Intellectual Property

  1. The UK has one of the best developed and applied IP regimes in the world. BTHA members have been able to use that framework to develop exciting and innovative products, designs and content that contribute to child development here in the UK and as we export products overseas.
  2. Generally, with FTAs we request that provisions within IP Chapters of future FTAs should promote both ratification and adherence to the terms of the International Treaty provisions for recognition and enforcement of copyright, trademark, design and other IP rights, which provide the foundations for development of BTHA members’ businesses.
  3. The BTHA is a member of the Alliance for Intellectual Property and we are strongly supportive of the points they have made in their briefings on concerns regarding CPTPP. In particular we would note:
  4. The CPTPP contains a provision on exceptions and limitations (Art.18.66) (which determines how content can be used by consumers without the permission of the copyright owner in clearly defined ways) titled “Balance in Copyright and Related Rights Systems” which urges the parties to “find an appropriate balance” in copyright systems “among other things by means of exceptions and limitations”.  We believe this creates an encouragement to introduce more exceptions, which is unhelpful given the UK has thoroughly reviewed its exceptions regime in recent years and concluded that it strikes the right balance.   
  5. The CPTPP provisions concerning ISP safe harbours (Art.18.81-82) are suspended and the UK should ensure that they are not progressed via the Agreement. The liability of digital service providers and the responsibilities they have for helping to reduce online harms that take place on, or are facilitated by their services, is a topic of significant public discourse across the world, including in the UK. It is vital that the UK retains sovereignty on how it can regulate in this space. The UK should, at the very least, agree a legally binding side letter or a protocol to the effect that the UK would not be bound by these provisions of the pre-existing CPTPP, even if the original members agreed to lift the current suspension of this provision.
  6. More specific to our industry there is a feeling among our members that some members of the CPTPP do not have adequate protection for intellectual property (IP) rights. Our members have expressed particular concern over the lack of IP protection in Vietnam and Malaysia. Both markets appear to have a high number of copycat products but members have found it difficult to take action due to the complexities in the requirements within IP legislation as well as within the enforcement systems. In the case of Malaysia, to enforce based on copyright law, there is a need to provide an extensive slate of information prior to enforcement actions which can be highly challenging for companies with a large portfolio of products. For both Malaysia and Vietnam, the spread of powers and lack of coordination between border enforcement officials, the police and the various government agencies have also complicated and made enforcement more difficult.

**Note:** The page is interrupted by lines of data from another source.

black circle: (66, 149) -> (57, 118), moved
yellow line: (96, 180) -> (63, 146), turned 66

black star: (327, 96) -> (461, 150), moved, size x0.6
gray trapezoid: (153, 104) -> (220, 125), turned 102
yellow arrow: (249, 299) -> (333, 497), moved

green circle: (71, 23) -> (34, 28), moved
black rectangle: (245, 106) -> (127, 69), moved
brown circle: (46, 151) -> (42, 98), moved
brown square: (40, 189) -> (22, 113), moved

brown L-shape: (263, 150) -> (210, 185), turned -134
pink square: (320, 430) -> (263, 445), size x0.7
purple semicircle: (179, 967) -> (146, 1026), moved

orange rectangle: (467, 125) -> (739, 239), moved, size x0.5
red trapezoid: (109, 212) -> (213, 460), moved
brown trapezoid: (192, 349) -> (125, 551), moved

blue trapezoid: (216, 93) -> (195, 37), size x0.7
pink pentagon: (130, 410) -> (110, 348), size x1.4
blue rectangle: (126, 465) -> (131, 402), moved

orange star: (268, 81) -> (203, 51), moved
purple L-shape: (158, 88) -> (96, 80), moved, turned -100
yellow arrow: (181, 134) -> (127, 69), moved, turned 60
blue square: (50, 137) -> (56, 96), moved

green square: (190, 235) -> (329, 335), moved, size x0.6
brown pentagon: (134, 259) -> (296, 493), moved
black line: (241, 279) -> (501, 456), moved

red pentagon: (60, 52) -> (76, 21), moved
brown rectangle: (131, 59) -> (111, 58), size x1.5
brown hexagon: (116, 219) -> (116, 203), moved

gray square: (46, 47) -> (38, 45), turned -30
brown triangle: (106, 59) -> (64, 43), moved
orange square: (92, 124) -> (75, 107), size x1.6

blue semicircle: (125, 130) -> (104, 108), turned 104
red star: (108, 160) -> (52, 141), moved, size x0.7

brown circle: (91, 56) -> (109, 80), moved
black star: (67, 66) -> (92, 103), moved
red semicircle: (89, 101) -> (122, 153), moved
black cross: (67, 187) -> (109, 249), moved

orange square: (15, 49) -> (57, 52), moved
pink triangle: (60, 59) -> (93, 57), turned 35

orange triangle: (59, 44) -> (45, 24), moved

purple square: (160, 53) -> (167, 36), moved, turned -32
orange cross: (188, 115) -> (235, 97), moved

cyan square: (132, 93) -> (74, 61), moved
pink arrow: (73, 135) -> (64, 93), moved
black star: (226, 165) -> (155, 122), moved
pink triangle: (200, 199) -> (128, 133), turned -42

  7. In addition to the points made by the IP alliance, our members have asked if greater attention could be placed on the policing of IP infringing products on e-commerce platforms. Online marketplaces, sadly, are often a significant source of counterfeit and unsafe products. We wonder if the CPTPP agreement could take some inspiration from the recently concluded Regional Comprehensive Economic Partnership (RCEP) agreement, which seeks effective enforcement in the digital environment.